There are many factors that can increase your chances of developing a cancer. Here are some of them-

  1. Age-Ovarian cancer occurs most often in women ages 50 to 65.
  2. Familial-sometimes runs in families in 15-20 per cent of cases due to inherited faulty gene BRCA1 or BRCA2. These women have a higher risk of developing breast and/or ovarian cancer than others.
  3. Obesity
  4. Hormone Pills (estrogen alone HRT)
  5. Smoking
  6. Polycystic ovary disease (PCOD) affects millions of women worldwide; however, at this stage there is no strong evidence to suggest that having PCOD increases the risk of developing ovarian cancer.

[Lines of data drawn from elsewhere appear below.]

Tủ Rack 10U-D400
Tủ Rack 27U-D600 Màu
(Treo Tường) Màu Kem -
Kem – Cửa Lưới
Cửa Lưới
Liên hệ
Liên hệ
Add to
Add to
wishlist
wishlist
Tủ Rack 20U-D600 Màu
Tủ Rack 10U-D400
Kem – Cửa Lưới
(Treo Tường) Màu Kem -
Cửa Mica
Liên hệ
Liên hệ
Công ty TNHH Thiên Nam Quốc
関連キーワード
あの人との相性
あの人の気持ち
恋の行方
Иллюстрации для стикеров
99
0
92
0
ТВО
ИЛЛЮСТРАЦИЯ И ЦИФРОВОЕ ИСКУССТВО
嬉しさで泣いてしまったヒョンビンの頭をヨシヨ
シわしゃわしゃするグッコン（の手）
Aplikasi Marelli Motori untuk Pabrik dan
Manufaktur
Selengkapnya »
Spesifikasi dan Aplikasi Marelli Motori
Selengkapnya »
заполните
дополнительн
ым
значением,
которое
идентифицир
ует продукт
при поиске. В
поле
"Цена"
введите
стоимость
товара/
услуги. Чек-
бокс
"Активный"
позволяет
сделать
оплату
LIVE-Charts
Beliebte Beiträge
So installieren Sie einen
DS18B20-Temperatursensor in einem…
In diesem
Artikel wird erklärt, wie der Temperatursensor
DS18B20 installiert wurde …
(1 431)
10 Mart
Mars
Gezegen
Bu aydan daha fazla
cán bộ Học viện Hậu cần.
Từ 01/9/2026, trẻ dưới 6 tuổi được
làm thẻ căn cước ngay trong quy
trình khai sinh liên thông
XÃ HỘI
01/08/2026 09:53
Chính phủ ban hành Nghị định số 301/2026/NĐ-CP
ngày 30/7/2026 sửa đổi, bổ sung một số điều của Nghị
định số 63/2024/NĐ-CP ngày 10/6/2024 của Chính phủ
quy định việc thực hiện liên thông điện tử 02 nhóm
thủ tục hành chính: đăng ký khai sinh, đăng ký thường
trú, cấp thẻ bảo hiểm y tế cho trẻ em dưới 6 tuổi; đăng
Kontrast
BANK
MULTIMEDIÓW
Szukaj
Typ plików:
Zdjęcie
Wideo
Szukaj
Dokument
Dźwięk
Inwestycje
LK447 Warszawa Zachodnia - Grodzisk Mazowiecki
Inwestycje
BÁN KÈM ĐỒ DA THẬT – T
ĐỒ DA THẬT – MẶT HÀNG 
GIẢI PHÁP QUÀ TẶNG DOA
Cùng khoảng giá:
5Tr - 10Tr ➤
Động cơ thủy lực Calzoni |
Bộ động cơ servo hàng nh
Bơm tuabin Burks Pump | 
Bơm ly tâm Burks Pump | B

Symptoms of Ovarian Cancer

Ovarian cancer is called as silent killer because women might not notice their symptoms and by the time symptoms come it is already spread widely. Also, there are no robust screening tests to diagnose this cancer at an early stage. Some of the symptoms of ovarian cancer can include:

  • Your stomach (abdomen) getting bigger
  • Feeling bloated or having stomach pain
  • Feeling full or having trouble eating or early satiety
  • Needing to urinate often or constipation

Staging

The way in which doctors find out the cancer spread is the staging process. It is done by the following tests

  • Ultrasound or CT scan – These tests create images of the inside of the body and can show abnormal growths.
  • Blood tests – There are several blood tests that can help diagnose ovarian cancer. One is the “CA 125” blood test.

Unlike other diseases cancer is not diagnosed early as there are not many symptoms especially for deep organs like ovaries. By the time it is diagnosed it is very late and advanced. So be vigilant, be close to your health care giver and regular check-ups before it is too late.